Let’s take Woody Allen as another example. When Allen completed Manhattan in 1979, he was extremely dissatisfied. He recounts his thoughts at the time in Robert B. Weide’s fascinating 2011 documentary:
“When I was finished with it [Manhattan], I didn’t like the film at all. I saw it, and I spoke to United Artists at the time and offered to make a film for nothing if they would not put it out. I just thought to myself, ‘At this point in my life, if this is the best I can do, they shouldn’t give me money to make movies.’” ‘
Fortunately for the rest of us, Allen did not succeed in suppressing the film.Manhattan was released to significant critical acclaim, earned two Oscar nominations, and became his second biggest box office hit of all time. More than 40 films later, Manhattan is still regarded by many as Allen’s best film, and has become one of the most iconic pictures ever made about New York City.
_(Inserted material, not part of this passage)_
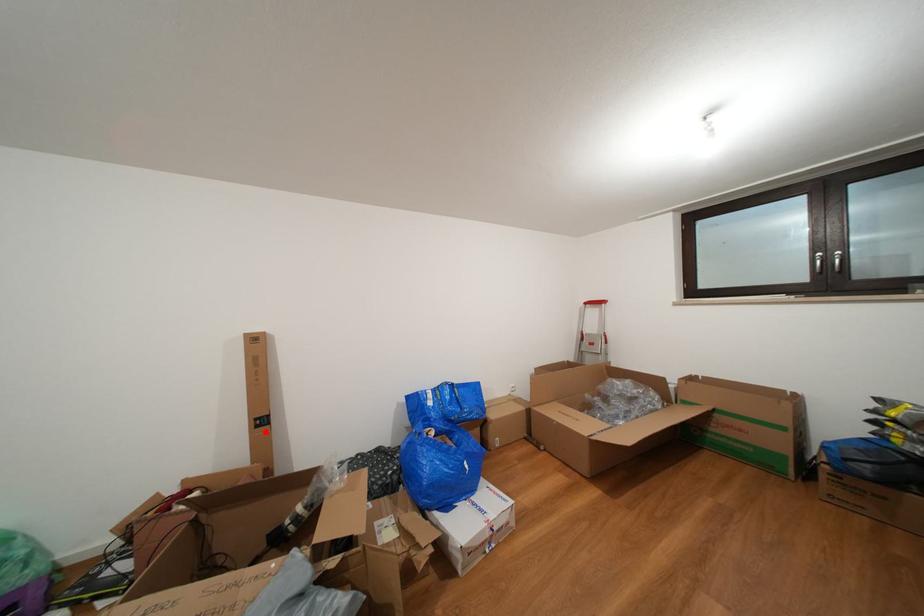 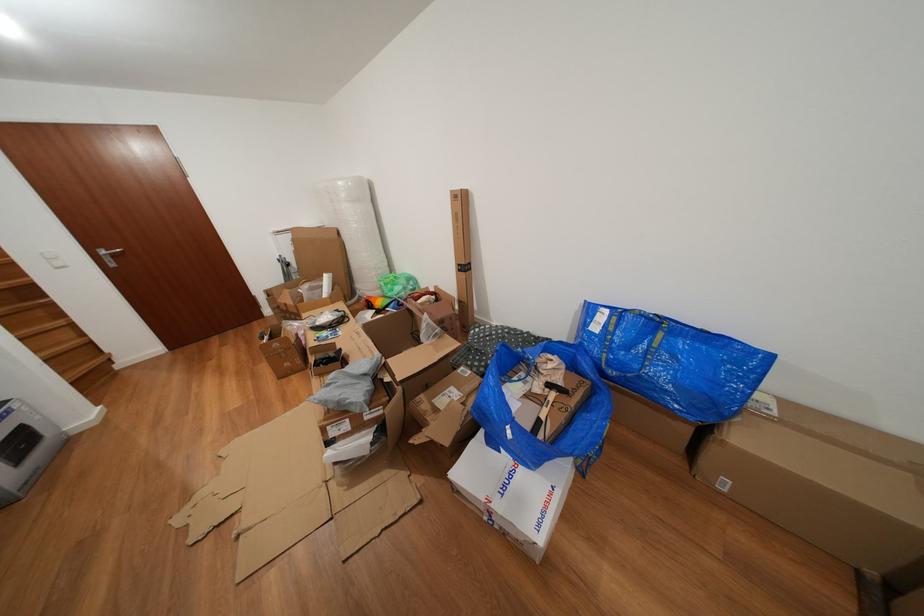 Find the pixel in the second image that matches the highlighted location in the first image.

(468, 276) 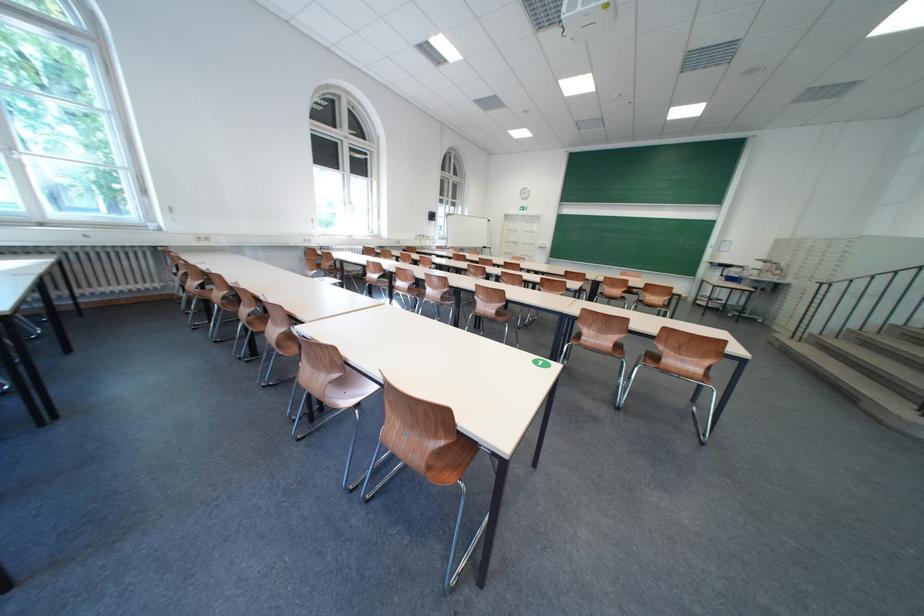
Of course, for Allen, failure is just another part of life and an inherent part of the creative process. As he says in the documentary, “I get more pleasure out of failing in a project that I am enthused over than in succeeding in a project that I know I can do well.”
As with Manhattan and Born to Run, it seems impossible to imagine a world where Franz Kafka’s novels — The Trial, The Castle, and Amerika — aren’t part of our cultural heritage. And yet, these works, too, were almost suppressed by their author. As Elif Batuman writes in an exhaustive New York Times article on the posthumous trajectory of Kafka’s works:
During his lifetime, Franz Kafka burned an estimated 90 percent of his work. After his death at age 41, in 1924, a letter was discovered in his desk in Prague, addressed to his friend Max Brod.“Dearest Max,” it began. “My last request: Everything I leave behind me . . . in the way of diaries, manuscripts, letters (my own and others’), sketches and so on, to be burned unread.”
Fortunately, Max Brod had told Kafka that he would never do such a thing when the author had made his wishes known before his death. And rather than burning Kafka’s novels, Brod instead set out immediately to have them published. (Which resulted in its own rather Kafkaesque process for Brod, which you can read abouthere.)
Without Brod’s work, we wouldn’t likely have the word “Kafkaesque.” Similarly, without Alfred Russel Wallace, we might not have the word “Darwinian.” Because Charles Darwin, in a way, is part of this infamous group, too.
Darwin started exploring the theory of natural selection almost 20 years before he published On the Origin of Species in 1859. As an NPR story explains:
By 1844 he [Darwin] had written draft language that almost perfectly parallels what would be in “On the Origin of Species” 15 years later. But he was in no rush to publish; he knew he would take a lot of heat once his ideas were loosed upon the world.
In June of 1858, Darwin had yet to publish anything when he received a letter from a fellow biologist Alfred Russel Wallace, in which Wallace shared an essay articulating his own theory of “natural selection” (although he didn’t use that term). While the history isn’t entirely clear on what Darwin’s motivations were, it seems likely that he was spurred to finally publish On the Origin of Species, which he did the following year, by Wallace — lest 20 years of work go unrecognized.
So what’s the lesson in all this? On a practical level, it may be that we all need a third party — a friend or a producer who’s truly in our corner — to keep us accountable, and make us publish, when we’ve persisted so long that we don’t have any energy left to cheerlead ourselves across the finish line. On an existential level, it may be that the difference, and the distance, between the idea and the execution is always just a little bit greater than we expect. As author Michael Cunningham has written, “The art we produce lives in queasy balance with the art we can imagine.”